▸ What to work on: For this exercise, restate word for word only the lines from the one containing "21 trang | Lượt xem: 5540 | Lượt tải: 3" through the last line below. Pictures do not get copied.

[[ Given data, beginning ]]

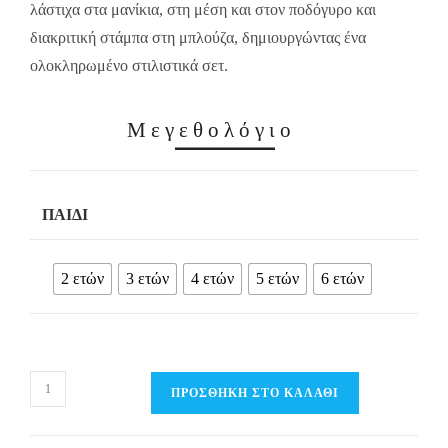
λάστιχα στα μανίκια, στη μέση και στον ποδόγυρο και
διακριτική στάμπα στη μπλούζα, δημιουργώντας ένα
ολοκληρωμένο στιλιστικά σετ.
Μεγεθολόγιο
ΠΑΙΔΊ
2 ετών
3 ετών
4 ετών
5 ετών
6 ετών
Παιδικό
ΠΡΟΣΘΉΚΗ ΣΤΟ ΚΑΛΆΘΙ
Σετ
Φόρμα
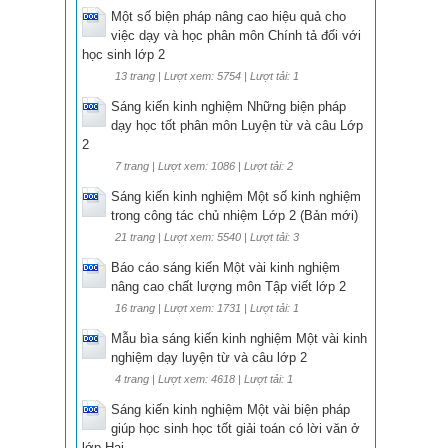
Một số biện pháp nâng cao hiệu quả cho
việc dạy và học phân môn Chính tả đối với
học sinh lớp 2
13 trang | Lượt xem: 5754 | Lượt tải: 1
Sáng kiến kinh nghiệm Những biện pháp
dạy học tốt phân môn Luyện từ và câu Lớp
2
7 trang | Lượt xem: 1086 | Lượt tải: 2
Sáng kiến kinh nghiệm Một số kinh nghiệm
trong công tác chủ nhiệm Lớp 2 (Bản mới)
21 trang | Lượt xem: 5540 | Lượt tải: 3
Báo cáo sáng kiến Một vài kinh nghiệm
nâng cao chất lượng môn Tập viết lớp 2
16 trang | Lượt xem: 1731 | Lượt tải: 1
Mẫu bìa sáng kiến kinh nghiệm Một vài kinh
nghiệm dạy luyện từ và câu lớp 2
4 trang | Lượt xem: 4618 | Lượt tải: 1
Sáng kiến kinh nghiệm Một vài biện pháp
giúp học sinh học tốt giải toán có lời văn ở
lớp Hai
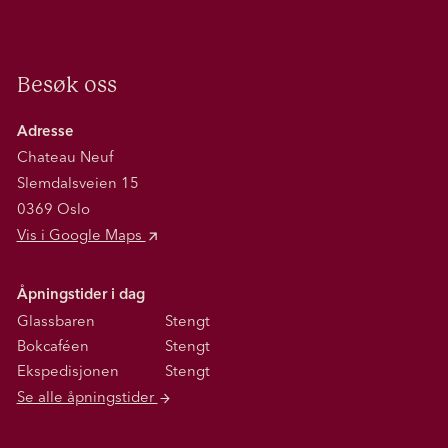
Besøk oss
Adresse
Chateau Neuf
Slemdalsveien 15
0369 Oslo
Vis i Google Maps
Åpningstider i dag
Glassbaren
Stengt
Bokcaféen
Stengt
Ekspedisjonen
Stengt
Se alle åpningstider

[[ Given data, end ]]

▸ Written answer:
21 trang | Lượt xem: 5540 | Lượt tải: 3
Báo cáo sáng kiến Một vài kinh nghiệm
nâng cao chất lượng môn Tập viết lớp 2
16 trang | Lượt xem: 1731 | Lượt tải: 1
Mẫu bìa sáng kiến kinh nghiệm Một vài kinh
nghiệm dạy luyện từ và câu lớp 2
4 trang | Lượt xem: 4618 | Lượt tải: 1
Sáng kiến kinh nghiệm Một vài biện pháp
giúp học sinh học tốt giải toán có lời văn ở
lớp Hai
Besøk oss
Adresse
Chateau Neuf
Slemdalsveien 15
0369 Oslo
Vis i Google Maps
Åpningstider i dag
Glassbaren
Stengt
Bokcaféen
Stengt
Ekspedisjonen
Stengt
Se alle åpningstider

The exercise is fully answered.